## 1. Introduction

[2] Data assimilation [e.g., *Daley*, 1993; *Bouttier and Courtier*, 1999; *Cohn*, 1997; *Todling*, 1999] is a well-known approach that combines information from different sources to improve an estimate of a system's state. The information sources are usually a numerical model, various observations, and error statistics. Under given assumptions, several widely used assimilation methods compute the so-called best linear unbiased estimator (BLUE), which minimizes the total variance of the state. Among the popular methods, one may cite the Kalman filters (e.g., the ensemble Kalman filter) [*Evensen*, 1994] or the four-dimensional variational assimilation (4D-Var) method [*Le Dimet and Talagrand*, 1986]. Data assimilation has been successful in many fields. It is especially successful in numerical weather forecasting where improved initial conditions can dramatically improve a forecast cycle [e.g., *Buehner et al.*, 2010].

[3] Another approach for improving forecasts using observations is called sequential aggregation. It is employed to produce an improved forecast out of an ensemble of forecasts. Each forecast of the ensemble is given a weight that depends on past observations and past forecasts. An aggregated forecast is then formed by the weighted linear combination of the forecasts of the ensemble. The aggregation is sequential since it is repeated before each forecast step, with updated weights. The weights can be computed with machine learning algorithms so that appealing theoretical results may hold in practical applications [*Mallet et al.*, 2009]. Other forms of aggregation have been applied in geophysical forecasts, for example, with the dynamic linear regression in air quality [*Pagowski et al.*, 2006] or with least-squares methods in climatology [*Krishnamurti et al.*, 2000] and in air quality [*Mallet and Sportisse*, 2006].

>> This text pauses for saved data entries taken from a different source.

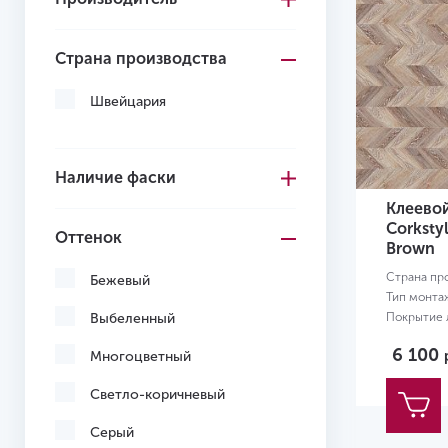
Страна производства
Швейцария
Наличие фаски
Клеево
Corksty
Оттенок
Brown
Страна пр
Бежевый
Тип монта
Покрытие л
Выбеленный
Размер:
12
6 100
Многоцветный
Светло-коричневый
Серый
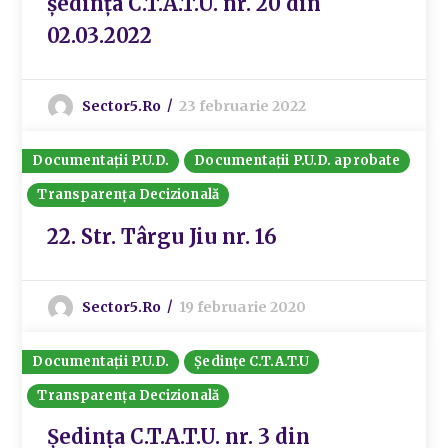
ședința C.T.A.T.U. nr. 20 din
02.03.2022
Sector5.ro
23 februarie 2022
Documentații P.U.D.
Documentații P.U.D. aprobate
Transparența Decizională
22. Str. Târgu Jiu nr. 16
Sector5.ro
19 februarie 2020
Documentații P.U.D.
Ședințe C.T.A.T.U
Transparența Decizională
Ședința C.T.A.T.U. nr. 3 din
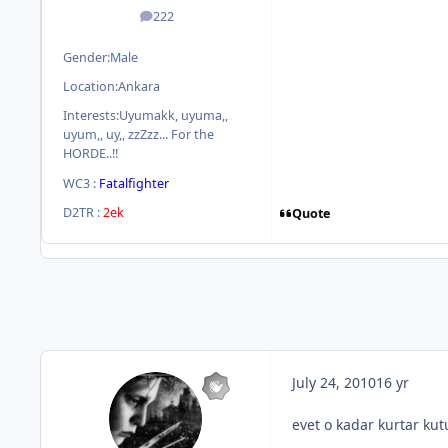
222
posts
Gender:
Male
Location:
Ankara
Interests:
Uyumakk, uyuma,,
uyum,, uy,, zzZzz... For the
HORDE..!!
WC3 :
Fatalfighter
D2TR :
2ek
Quote
July 24, 2010
16 yr
evet o kadar kurtar kut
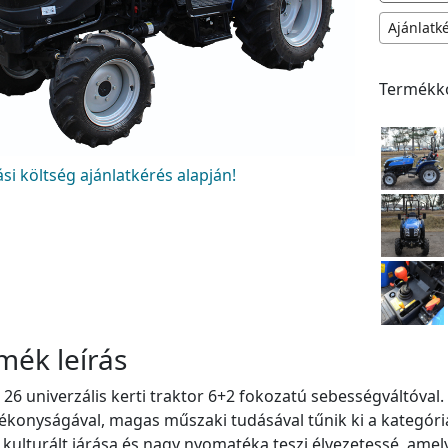
Ajánlatk
Termékk
tási költség ajánlatkérés alapján!
mék leírás
s 26 univerzális kerti traktor 6+2 fokozatú sebességváltóva
ékonyságával, magas műszaki tudásával tűnik ki a kategóriá
kulturált járása és nagy nyomatéka teszi élvezetessé, amel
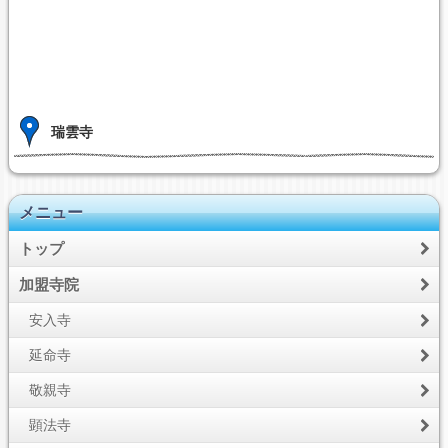
瑞雲寺
メニュー
トップ
加盟寺院
安入寺
延命寺
敬親寺
顕法寺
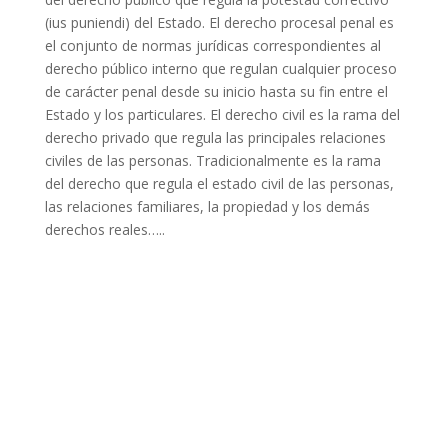
(ius puniendi) del Estado. El derecho procesal penal es
el conjunto de normas jurídicas correspondientes al
derecho público interno que regulan cualquier proceso
de carácter penal desde su inicio hasta su fin entre el
Estado y los particulares. El derecho civil es la rama del
derecho privado que regula las principales relaciones
civiles de las personas. Tradicionalmente es la rama
del derecho que regula el estado civil de las personas,
las relaciones familiares, la propiedad y los demás
derechos reales…..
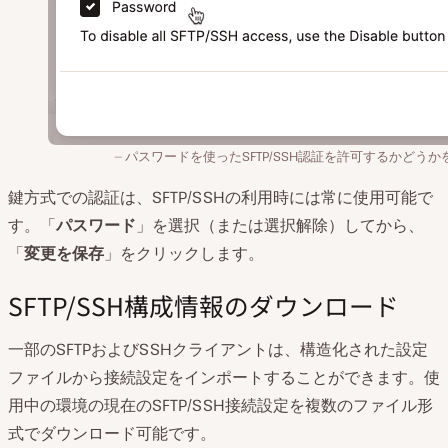
パスワードを使ったSFTP/SSH認証を許可するかどうか
鍵方式での認証は、SFTP/SSHの利用時には常に使用可能で
す。「
パスワード
」を選択（または選択解除）してから、
「
変更を保存
」をクリックします。
SFTP/SSH構成情報のダウンロード
一部のSFTPおよびSSHクライアントは、構造化された設定
ファイルから接続設定をインポートすることができます。使
用中の環境の現在のSFTP/SSH接続設定を複数のファイル形
式でダウンロード可能です。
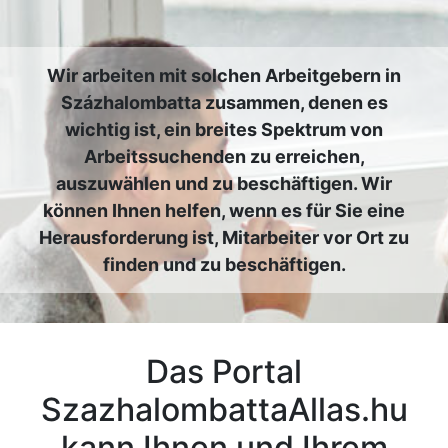
Wir arbeiten mit solchen Arbeitgebern in
Százhalombatta zusammen, denen es
wichtig ist, ein breites Spektrum von
Arbeitssuchenden zu erreichen,
auszuwählen und zu beschäftigen. Wir
können Ihnen helfen, wenn es für Sie eine
Herausforderung ist, Mitarbeiter vor Ort zu
finden und zu beschäftigen.
Das Portal
SzazhalombattaAllas.hu
kann Ihnen und Ihrem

[4] In this paper, the focus is on machine learning algorithms because of their key theoretical properties. If the forecast performance is measured by a mean quadratic discrepancy with the observations, the learning algorithms guarantee that, in the long run, the aggregated forecast performs at least as well as the best linear combination of models that is constant in time. In other words, over a long-enough time period, the mean quadratic error of any constant combination (that is, any linear of combination of models with weights that do not depend on time) tends to be greater than or equal to the mean quadratic error of the aggregated forecast. In particular, the aggregated forecast will perform better than any individual model (whose forecast is the linear combination with unitary weight on the model and null weights otherwise) and the ensemble mean (associated with uniform weights). Both data assimilation and sequential aggregation have advantages and drawbacks, in terms of theoretical framework, practical application, performance, and computational efficiency. An introduction to these techniques can be found in Appendix A.

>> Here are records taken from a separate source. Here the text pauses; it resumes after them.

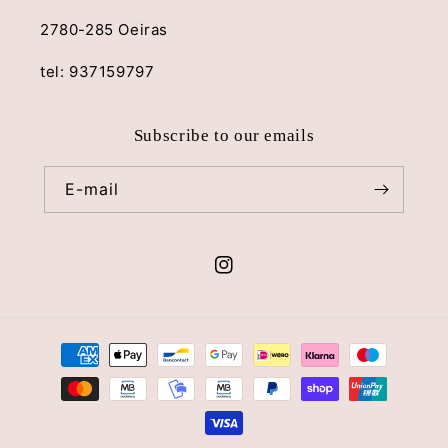
2780-285 Oeiras
tel: 937159797
Subscribe to our emails
E-mail
Instagram
Métodos
de
pagamento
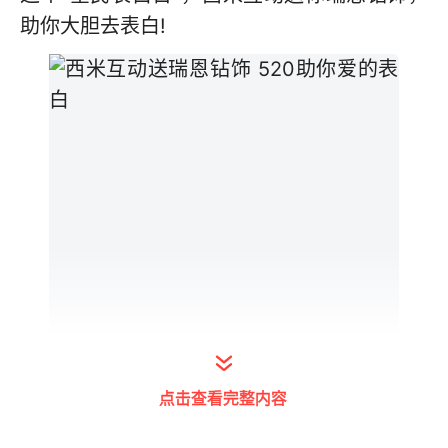
助你大胆去表白!
点击查看完整内容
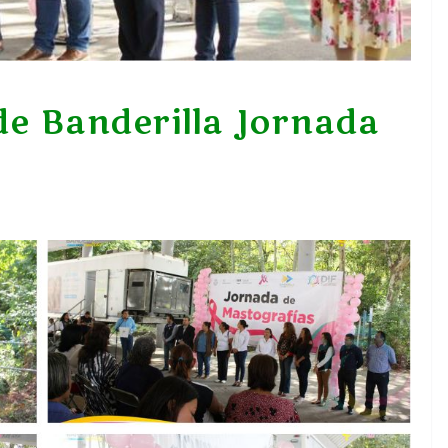
de Banderilla Jornada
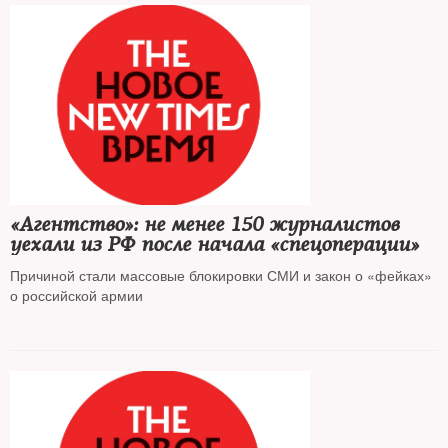
«Агентство»: не менее 150 журналистов
уехали из РФ после начала «спецоперации»
Причиной стали массовые блокировки СМИ и закон о «фейках»
о российской армии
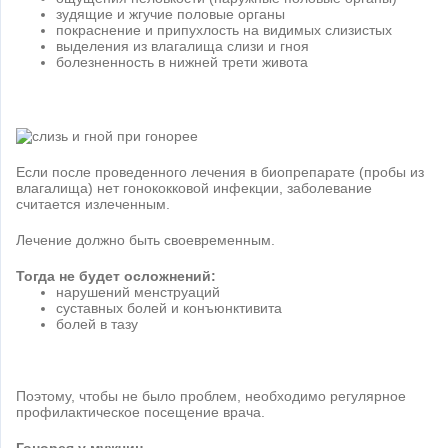
зудящие и жгучие половые органы
покраснение и припухлость на видимых слизистых
выделения из влагалища слизи и гноя
болезненность в нижней трети живота
Если после проведенного лечения в биопрепарате (пробы из
влагалища) нет гонококковой инфекции, заболевание
считается излеченным.
Лечение должно быть своевременным.
Тогда не будет осложнений:
нарушений менструаций
суставных болей и конъюнктивита
болей в тазу
Поэтому, чтобы не было проблем, необходимо регулярное
профилактическое посещение врача.
Гонорея у мужчин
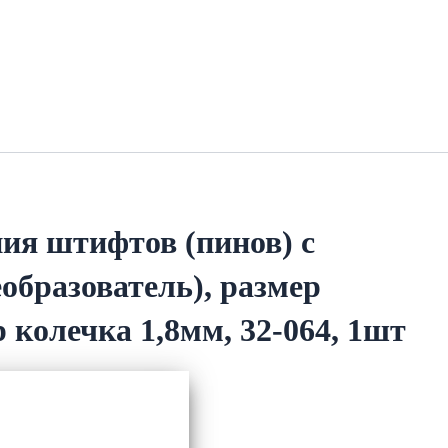
ия штифтов (пинов) с
образователь), размер
 колечка 1,8мм, 32-064, 1шт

[5] In this paper, a method called “ensemble forecast of analyses” (EFA) is designed to combine both approaches. A key motivation is to address two important limitations of sequential aggregation. The first limitation is that sequential aggregation may not take into account the observational errors. The linear combination of the ensemble forecasts is determined to minimize its discrepancy with the observations. Since the observations are not perfect, this approach is not entirely satisfactory. The second limitation is that the weights are computed only at the locations and for the variables that are observed. Computing weights for other locations and other variables is beyond the scope of the methods. It is possible to compute a single set of weights for all locations. In this case, it can be argued, and sometimes observed in applications, that the weights are reasonably spatially robust, but there is no theoretical framework to support this assumption. Further details on the motivation for the development of EFA are given in section 2.1.

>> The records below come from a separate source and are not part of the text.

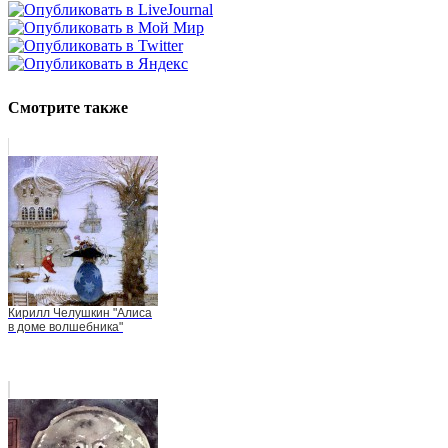
Смотрите также
Кирилл Челушкин "Алиса
в доме волшебника"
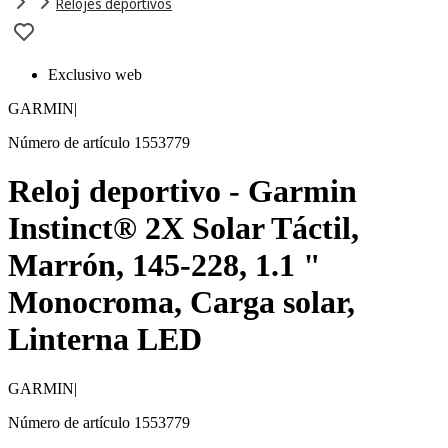
Relojes deportivos
Exclusivo web
GARMIN
|
Número de artículo 1553779
Reloj deportivo - Garmin
Instinct® 2X Solar Táctil,
Marrón, 145-228, 1.1 "
Monocroma, Carga solar,
Linterna LED
GARMIN
|
Número de artículo 1553779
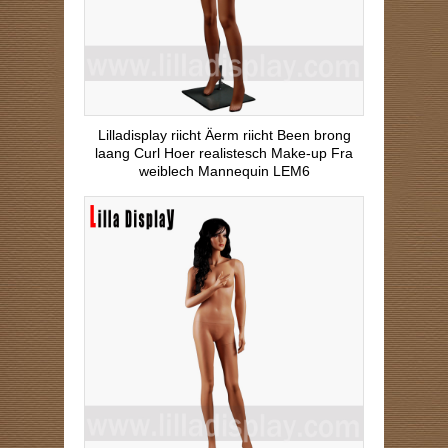
Lilladisplay riicht Äerm riicht Been brong
laang Curl Hoer realistesch Make-up Fra
weiblech Mannequin LEM6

[6] In EFA, the leading idea is to carry out sequential aggregation to forecast an analysis, instead of observations. The analysis is the result of a data assimilation step. In some sense, it is the best estimate of the true state that can be produced out of the available information. Analyses can be produced whenever observations become available. Therefore the sequence is similar to that of sequential aggregation. First, EFA produces a forecast of the forthcoming analysis. Second, when the date of the forecast is reached, the observations become available and the analysis can be computed. Third, this analysis is compared with the EFA output. After that step, the cycle goes on with EFA producing a forecast for the next analysis. In short, the EFA method tries to predict, using sequential aggregation, the analysis that *will* be computed with future observations.

[7] The observation errors are taken into account in the analysis, and EFA naturally computes a multivariate and multidimensional field in the same space as the model state. The method is described in section 2. This fairly general method is illustrated through application to ozone forecasting in section 3.